### YOUR GOAL
Restrict the output to the lines below starting at the one that contains "Love Jokes (123, 270)" and ending at the one that contains "No priscilla ojo is a woman (239, 1605)", and restate them word for word, both ends included.

### DATASET ENTRIES
◆ ◆ ◆ ◆ ◆ ◆ ◆

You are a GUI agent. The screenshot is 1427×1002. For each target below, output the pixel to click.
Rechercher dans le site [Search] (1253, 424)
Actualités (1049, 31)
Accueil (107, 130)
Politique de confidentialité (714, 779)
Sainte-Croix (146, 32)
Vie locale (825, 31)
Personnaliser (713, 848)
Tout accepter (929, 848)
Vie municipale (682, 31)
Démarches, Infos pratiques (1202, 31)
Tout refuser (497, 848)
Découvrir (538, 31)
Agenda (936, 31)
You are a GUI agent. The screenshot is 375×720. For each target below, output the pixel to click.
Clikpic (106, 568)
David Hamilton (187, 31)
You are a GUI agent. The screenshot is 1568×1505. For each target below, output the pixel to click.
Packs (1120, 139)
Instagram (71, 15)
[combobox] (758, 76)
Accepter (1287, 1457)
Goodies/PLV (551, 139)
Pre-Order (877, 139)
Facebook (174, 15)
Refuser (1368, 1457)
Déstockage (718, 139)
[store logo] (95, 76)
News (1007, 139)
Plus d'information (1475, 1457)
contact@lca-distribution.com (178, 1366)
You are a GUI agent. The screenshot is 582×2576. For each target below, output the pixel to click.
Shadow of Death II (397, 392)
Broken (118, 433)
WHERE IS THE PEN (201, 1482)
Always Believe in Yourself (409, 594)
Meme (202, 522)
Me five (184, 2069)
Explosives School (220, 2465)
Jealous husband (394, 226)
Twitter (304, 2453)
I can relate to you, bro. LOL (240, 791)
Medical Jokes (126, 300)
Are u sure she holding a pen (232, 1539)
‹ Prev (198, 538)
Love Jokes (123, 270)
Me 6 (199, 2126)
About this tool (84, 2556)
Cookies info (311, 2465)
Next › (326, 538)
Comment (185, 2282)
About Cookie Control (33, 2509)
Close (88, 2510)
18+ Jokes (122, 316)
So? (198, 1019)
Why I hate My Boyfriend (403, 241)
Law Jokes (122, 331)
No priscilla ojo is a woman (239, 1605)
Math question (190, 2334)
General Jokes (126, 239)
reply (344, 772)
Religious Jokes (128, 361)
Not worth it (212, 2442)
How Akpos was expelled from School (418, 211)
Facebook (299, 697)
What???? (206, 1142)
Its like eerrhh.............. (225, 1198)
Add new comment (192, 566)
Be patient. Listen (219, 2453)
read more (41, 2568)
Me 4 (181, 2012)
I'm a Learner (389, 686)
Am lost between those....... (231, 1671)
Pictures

◆ ◆ ◆ ◆ ◆ ◆ ◆

### RESPONSE AREA
Love Jokes (123, 270)
Me 6 (199, 2126)
About this tool (84, 2556)
Cookies info (311, 2465)
Next › (326, 538)
Comment (185, 2282)
About Cookie Control (33, 2509)
Close (88, 2510)
18+ Jokes (122, 316)
So? (198, 1019)
Why I hate My Boyfriend (403, 241)
Law Jokes (122, 331)
No priscilla ojo is a woman (239, 1605)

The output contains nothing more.